The Apostle Paul knew these very things: “[I]f Christ has not been raised,” he wrote, “we are then found to be false witnesses,” in other words, “We are liars.” The same goes for Jesus, if He did not rise from the dead, He was a liar or a fruitcake.[iv] So was the One who affirmed the commandments by saying, “Do not commit adultery, do not murder, do not steal, do not give false testimony, honor your father and mother” (Luke 18:20) and the One who challenged, “Who among you can prove me guilty of any sin?” (John 8:46), was He Himself a liar? I am reminded of what one of the church fathers wrote: “He who has forbidden us to use any deception can much less be a deceiver himself.”[v] If Jesus was not a liar, then what was He? Some still think they can call him a “good teacher” while disbelieving that He rose from the dead. But “How could Christ be good without being true?” asks Roman Catholic philosopher Peter Kreeft, and “How could the religion of love… be based on a lie?”[vi] (We will return to this later.)
Now when people speak of Christ being a good teacher, or a person who gave us wonderful moral precepts about loving one another, the place they must get their ideas about Christ from is the Gospels; yet if those same people deny the resurrection of Christ, by postulating that the authors of those Gospels were using myths and allegories, or that the manuscripts were doctored over time, they then succeed in undermining only their own beliefs of who/what they believe Christ to be. “The real Jesus taught about love and justice and caring about the poor and downtrodden… but [according to them] the Gospels are also are filled with myths, pernicious additions, and falsehoods!” Are you kidding me? This is picking through the Gospels as one might pick through fruit at the supermarket: “I’ll take this, but I don’t like the looks of that.” This exposes such people as being subjectivists, relativists, and fools. One must embrace Jesus Christ as risen from the dead or discard Him altogether. Discard the Gospels and the whole New Testament along with Him. After all, “if you lifted out [of the New Testament] every passage to which a reference is made to the Resurrection, you would have a collection of writings so mutilated that what remained could not be understood.”[vii]
Another reason to believe in the resurrection is that Jesus’ predictions about the resurrection were rooted in Old Testament prophecy.
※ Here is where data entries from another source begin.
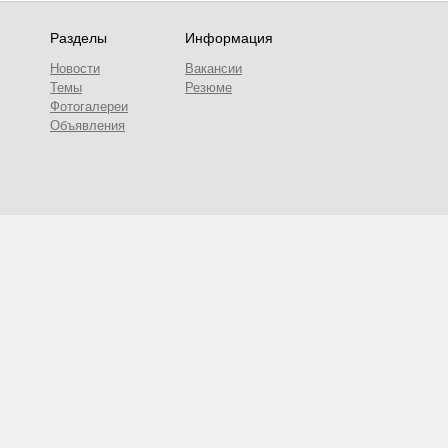
Разделы
Информация
Новости
Вакансии
Темы
Резюме
Фотогалереи
Объявления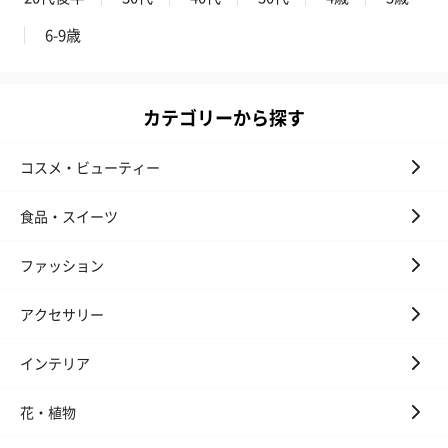
6-9歳
カテゴリーから探す
コスメ・ビューティー
食品・スイーツ
ファッション
アクセサリー
インテリア
花・植物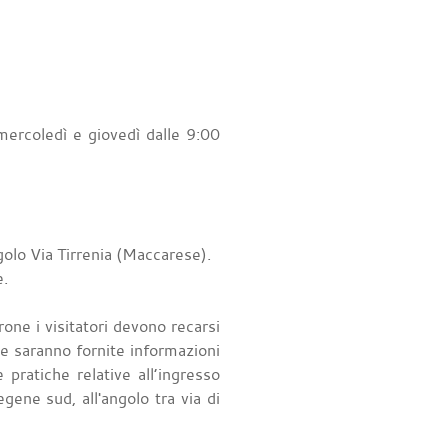
mercoledì e giovedì dalle 9:00
golo Via Tirrenia (Maccarese).
e.
ne i visitatori devono recarsi
e saranno fornite informazioni
 pratiche relative all’ingresso
gene sud, all'angolo tra via di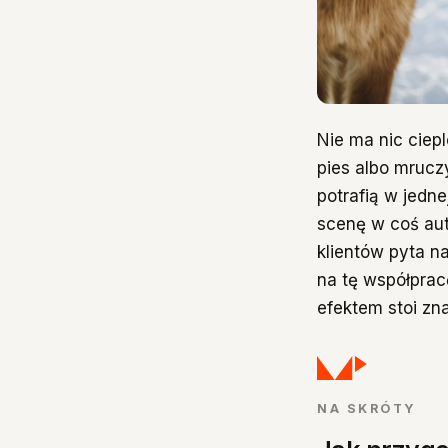
Spis treści
Nie ma nic ciep
pies albo mrucz
Dlaczego zwie
potrafią w jedn
Czas na plan
scenę w coś aut
Casting, ważn
klientów pyta na
na tę współprac
efektem stoi zn
NA SKRÓTY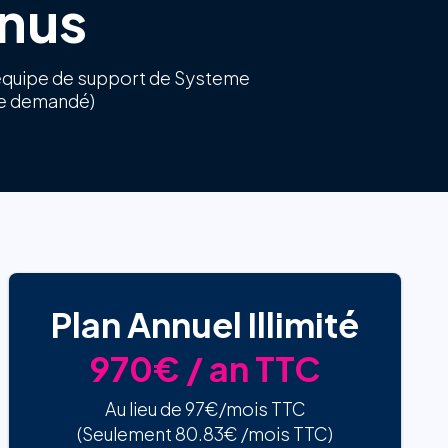
onus
 l'équipe de support de Systeme
re demandé)
Plan Annuel Illimité
970€ / an TTC
Au lieu de 97€/mois TTC
(Seulement 80.83€ /mois TTC)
For instance: “[Y]ou will not abandon me to the grave, nor will you let your Holy One see decay” (Psalm 16:10, NIV 1984). “By oppression and judgment he was taken away…. He was assigned a grave…. For he was cut off from the land of the living…. [Yet]… he will prolong his days…. After the suffering of his soul, he will see the light of life” (Isaiah 53:8-11, NIV 1984).[viii]
Aha, but now the detractors regroup and attack with “the myth of the dying and rising God” which they claim proves Christianity simply “borrowed” its ideas from the pagan religion and mythology. But as C.S. Lewis wrote, responding to such critics,
“[The] truth is that the resemblances tell nothing either for or against the truth of [the resurrection]…. Theology, while saying that a special illumination has been [given] to Christian (and earlier) to Jews, also says there is some divine illumination [given] to all men…. We should, therefore, expect to find in the imagination of great Pagan teachers and myth makers some glimpse of that theme which we believe to be the very plot of the whole cosmic story—the theme of incarnation, death, and rebirth. And the differences between the Pagan Christs (Balder, Osiris, etc.) and the Christ himself is much what we should expect to find. The Pagan stories are all about someone dying and rising, either every year, or else nobody knows where and when. The Christian story is about a historical personage, whose execution can be dated pretty accurately, under a named roman magistrate…. It is the difference between a real event on one hand and dim dreams or premonitions of that same event on the other.”[ix]
G.K. Chesterton would add that the previous myths may be “evidence of the eternal interest of the theme; they are not evidence of anything else…”[x]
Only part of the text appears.